IDrive is a different service than the other three. IDrive is a backup service and a file sharing service while the others are just a file sharing service.

IDrive starts out with 5 GB of free storage space. However, if you install the desktop app, install the phone app, follow them on Twitter, and like them on Facebook, you get 2GB more storage space.

One advantage of IDrive is that it can backup important data from your phone such as your contacts, SMS data, photos, video, call logs, calendar, and so so forth.  If you download the app to your phone and open it, click on the Backup button and you get the backup screen. Select the items that you want to backup and press the backup button.  Afterwords, you can schedule a backup, like say everyday.

There are some annoying features however. It posts a lot of notifications on your phone during backup.

I am not thrilled about the desktop app.  It has changed since I last tried it.  The app seems more solid.  There is one thing I don’t like.  I am a DSL user with a 100KB/sec upload bandwidth.  When I run iDrive, it takes up nearly all the upload bandwidth even at the lowest upload speed setting slowing down my browsing experience.  On the flip side, the upload speed on a cable connection is really, really fast.  I uploaded 1.59 GB of data in 24 minutes on a cable network.  That’s fast.

Recently, iDrive offers a file sharing service, similar to DropBox.  Just like DropBox, it creates a shared folder.

For those who are security conscientious, you can encrypt your data with a private key. This even prevents even iDrive personnel from reading your data.

You can download files to your phone. I figured out where it downloads to.  On my phone, downloads go to /storage/sdcard0/IDrive_download.

You can connect IDrive to another computer for no additional fee.

At the time of this writing, you can get 50 GB of backup storage plus 50 GB of file sharing storage for $0.99/year.


Dropbox offers 2.5GB of free storage space.

You can download files from the Dropbox app to your phone file system. Let’s say you have an external flash on your phone and it contains all your music files. You can copy files from Dropbox phone app to your external flash.

One advantage of Dropbox is that the app can backup your photos and videos from your phone automatically.  When you take a picture, the app automatically queues the new photo for backup.  Video is a different story.  If, I think, the file is greater than 25MB in size, like most video, Dropbox will not upload the file if the phone is connected to a cellular network.  However, if the phone is connected to a Wifi network, Dropbox will upload it.

One annoying feature is that the phone app will not transfer files to the server if the battery is low. This seems reasonable but in my case the app would not transfer files when the battery is 29% full.

When I connected Dropbox to a second computer in addition to connecting to a phone, I receive 48 GB of bonus space for 24 months on top of my 2.5 GB free space for a total of 50.75 GB of space (I don’t know where the 0.25 GB of space came from).

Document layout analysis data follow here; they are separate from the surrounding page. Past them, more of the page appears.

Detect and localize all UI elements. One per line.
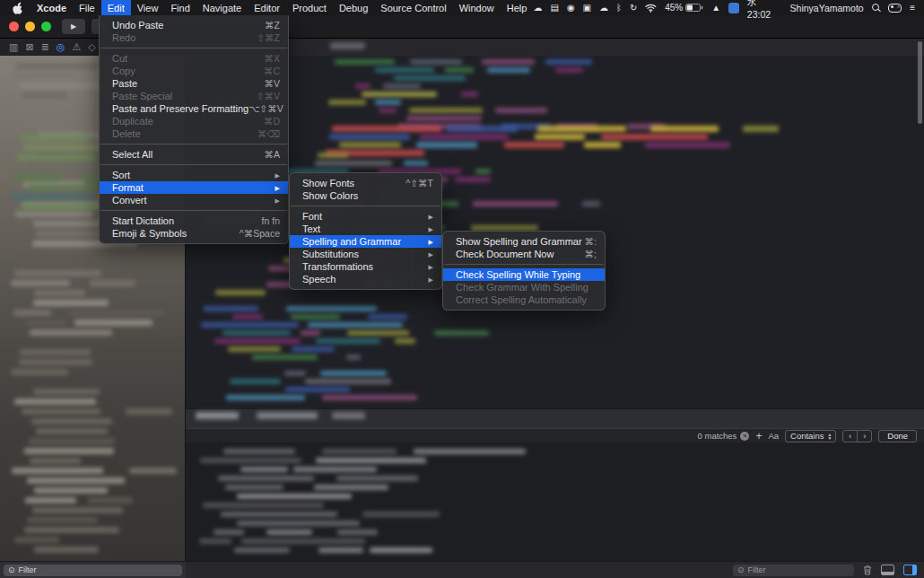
cloud-download-icon[interactable]: ☁: [599, 4, 608, 13]
menu-item[interactable]: Speech ▶: [290, 273, 441, 285]
menubar-status-area: ☁ ▤ ◉ ▣ ☁ ᛒ ↻ 45% ▲ 水 23:02 ShinyaYamamo…: [533, 0, 924, 20]
menu-item[interactable]: Show Colors: [290, 189, 441, 202]
menubar-clock[interactable]: 水 23:02: [747, 0, 782, 20]
menu-item-label: Copy: [112, 66, 135, 76]
match-case-button[interactable]: Aa: [768, 431, 779, 441]
notes-icon[interactable]: ▤: [550, 4, 558, 13]
menu-item-label: Delete: [112, 128, 141, 139]
spotlight-search-icon[interactable]: [872, 4, 881, 13]
menu-item-shortcut: ▶: [275, 197, 280, 204]
menu-item[interactable]: Redo ⇧⌘Z: [100, 31, 288, 44]
menu-item-shortcut: ⌥⇧⌘V: [248, 103, 283, 114]
menu-item-shortcut: ▶: [429, 276, 433, 283]
menubar-item[interactable]: View: [131, 0, 165, 15]
add-search-criteria-button[interactable]: +: [755, 430, 762, 442]
navigator-filter-bar: ⊙ Filter: [0, 561, 186, 578]
cloud-icon[interactable]: ☁: [533, 4, 542, 13]
control-center-icon[interactable]: [888, 4, 902, 13]
menu-item[interactable]: Duplicate ⌘D: [100, 115, 288, 127]
menubar-item[interactable]: Debug: [333, 0, 374, 15]
menubar-item[interactable]: Navigate: [196, 0, 248, 15]
fast-user-switch-label[interactable]: ShinyaYamamoto: [790, 3, 864, 13]
menu-item[interactable]: Paste ⌘V: [100, 77, 288, 90]
notification-center-icon[interactable]: ≡: [910, 4, 915, 13]
eject-icon[interactable]: ▲: [711, 4, 720, 13]
menu-item[interactable]: Convert ▶: [100, 194, 288, 206]
menu-item[interactable]: Show Fonts ^⇧⌘T: [290, 177, 441, 189]
console-filter-field[interactable]: ⊙ Filter: [733, 565, 854, 576]
battery-indicator[interactable]: 45%: [665, 3, 703, 13]
menu-item[interactable]: Text ▶: [290, 223, 441, 235]
menu-item[interactable]: Paste Special ⇧⌘V: [100, 90, 288, 102]
menu-item-shortcut: ▶: [275, 184, 280, 191]
menu-item[interactable]: Emoji & Symbols ^⌘Space: [100, 227, 288, 240]
minimize-window-button[interactable]: [25, 22, 35, 31]
wifi-icon[interactable]: [645, 4, 657, 13]
menubar-item[interactable]: Window: [453, 0, 501, 15]
previous-match-button[interactable]: ‹: [842, 430, 858, 442]
menu-item-shortcut: ⌘X: [264, 53, 280, 64]
menu-item[interactable]: Show Spelling and Grammar ⌘:: [443, 235, 605, 248]
menu-item-label: Convert: [112, 195, 147, 206]
menubar-item[interactable]: Help: [501, 0, 534, 15]
toggle-console-pane-icon[interactable]: [881, 565, 894, 575]
menu-item-label: Format: [112, 182, 144, 193]
menu-item[interactable]: Format ▶: [100, 181, 288, 194]
next-match-button[interactable]: ›: [857, 430, 872, 442]
bluetooth-icon[interactable]: ᛒ: [616, 4, 622, 13]
menu-item[interactable]: Sort ▶: [100, 169, 288, 181]
apple-logo-icon: [13, 2, 23, 14]
input-source-icon[interactable]: [728, 3, 739, 13]
done-button[interactable]: Done: [878, 430, 917, 442]
menubar-item[interactable]: File: [73, 0, 101, 15]
menu-item-label: Check Grammar With Spelling: [456, 282, 588, 293]
menu-item[interactable]: Font ▶: [290, 210, 441, 223]
menu-item[interactable]: Check Document Now ⌘;: [443, 248, 605, 260]
dropdown-arrows-icon: ▴▾: [829, 433, 832, 440]
menubar-item[interactable]: Source Control: [374, 0, 452, 15]
editor-tab-bar: [186, 39, 924, 57]
menu-item[interactable]: Substitutions ▶: [290, 248, 441, 260]
sync-icon[interactable]: ↻: [630, 4, 637, 13]
menu-item-label: Substitutions: [302, 249, 359, 259]
apple-menu[interactable]: [5, 0, 31, 15]
screen-record-icon[interactable]: ◉: [567, 4, 575, 13]
menubar-item[interactable]: Xcode: [31, 0, 73, 15]
submenu-arrow-icon: ▶: [429, 276, 433, 284]
menu-item-label: Show Colors: [302, 190, 358, 201]
camera-icon[interactable]: ▣: [583, 4, 591, 13]
menu-item[interactable]: Start Dictation fn fn: [100, 215, 288, 227]
menu-item[interactable]: Paste and Preserve Formatting ⌥⇧⌘V: [100, 102, 288, 115]
clear-search-icon[interactable]: ✕: [740, 432, 749, 441]
menubar-item[interactable]: Find: [164, 0, 196, 15]
menu-item[interactable]: Spelling and Grammar ▶: [290, 235, 441, 248]
menubar-item[interactable]: Editor: [248, 0, 286, 15]
menubar-item[interactable]: Product: [286, 0, 333, 15]
menu-item[interactable]: Cut ⌘X: [100, 52, 288, 65]
match-style-dropdown[interactable]: Contains ▴▾: [785, 430, 836, 442]
trash-icon[interactable]: [863, 565, 872, 575]
source-control-navigator[interactable]: ⊠: [25, 41, 33, 53]
navigator-filter-field[interactable]: ⊙ Filter: [4, 565, 182, 576]
run-button[interactable]: ▶: [62, 19, 85, 34]
project-navigator[interactable]: ▥: [9, 41, 18, 53]
menu-item[interactable]: Check Grammar With Spelling: [443, 281, 605, 293]
menu-item[interactable]: Check Spelling While Typing: [443, 268, 605, 281]
menu-item[interactable]: Delete ⌘⌫: [100, 127, 288, 140]
menu-item[interactable]: Select All ⌘A: [100, 148, 288, 161]
menubar-item[interactable]: Edit: [101, 0, 131, 15]
zoom-window-button[interactable]: [41, 22, 51, 31]
test-navigator[interactable]: ◇: [88, 41, 95, 53]
symbol-navigator[interactable]: ≣: [41, 41, 49, 53]
menu-item[interactable]: Correct Spelling Automatically: [443, 293, 605, 306]
menu-item[interactable]: Undo Paste ⌘Z: [100, 19, 288, 31]
menu-item[interactable]: Copy ⌘C: [100, 65, 288, 77]
menu-item-label: Paste Special: [112, 91, 172, 101]
find-navigator[interactable]: ◎: [57, 41, 65, 53]
vertical-scrollbar-thumb[interactable]: [918, 41, 922, 124]
edit-menu: Undo Paste ⌘Z Redo ⇧⌘Z Cut ⌘X Copy ⌘C Pa…: [99, 15, 289, 244]
close-window-button[interactable]: [9, 22, 19, 31]
menu-item[interactable]: Transformations ▶: [290, 260, 441, 273]
toggle-inspector-pane-icon[interactable]: [903, 565, 917, 575]
issue-navigator[interactable]: ⚠: [72, 41, 81, 53]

On your desktop, you can sort of select a folder for Dropbox to upload.  If you right-click on a folder you can see one of two options. Either Send To Dropbox which means copying to the Dropbox foler or Move To Dropbox which means moving files to Dropbox folder.  In either case, your either copying or moving files.  Unlike IDrive, you cannot select a folder for Dropbox to backup without having to copy or move them.


SkyDrive offers 7GB of free storage space.

You can download files to your phone file system.  It took me awhile to find where the app downloads the file. The app doesn’t tell you where the download directory is.  On my phone, the download directory is located at /storage/sdcard0/SkyDrive/downloads.

The SkyDrive app can scan your phone for pictures and copy them to the phone app but you have to select individual pictures.  There is no select all option.  You cannot select a folder containing the pictures.  This could be a problem if you have say 1000 pictures on your phone.  You would to manually select a 1000 pictures in order to upload them to the server.

Google Drive

One of the nice things about Google Drive is that you get 15GB of free space.

Unlike Dropbox, I haven’t figured out a way to save files from the Drive app to the phone file system.  Let’s say you have an external flash on your phone and it contains all your music files.  I haven’t figured out a way to save files from the Drive app to external flash.  You can upload files from the phone file system to the Drive app, but not the other way around.

One feature is that you can make your files available when your phone is offline. You have to select that option for each file to make that happen.

You can also specify which Google user has access to your file.


One test I used was to copy about 50 MB of data to all four apps on the desktop and see how long it takes to upload the files to their servers. They were three music files.

Dropbox finished in about 9 minutes. IDrive finished in about 15 minutes. SkyDrive and Drive finished in about 27 minutes.


I ended up going with Dropbox.  Dropbox seems to do all what SkyDrive and Drive can do and then some.  Dropbox has the advantage of automatically uploading new pictures from the phone to their server when a new picture is taken.  I don’t have to take the extra step of manually uploading new pictures to the apps after taking a new picture.  Dropbox gave me 50.75 GB of free space for two years which gives me the capability to save large videos.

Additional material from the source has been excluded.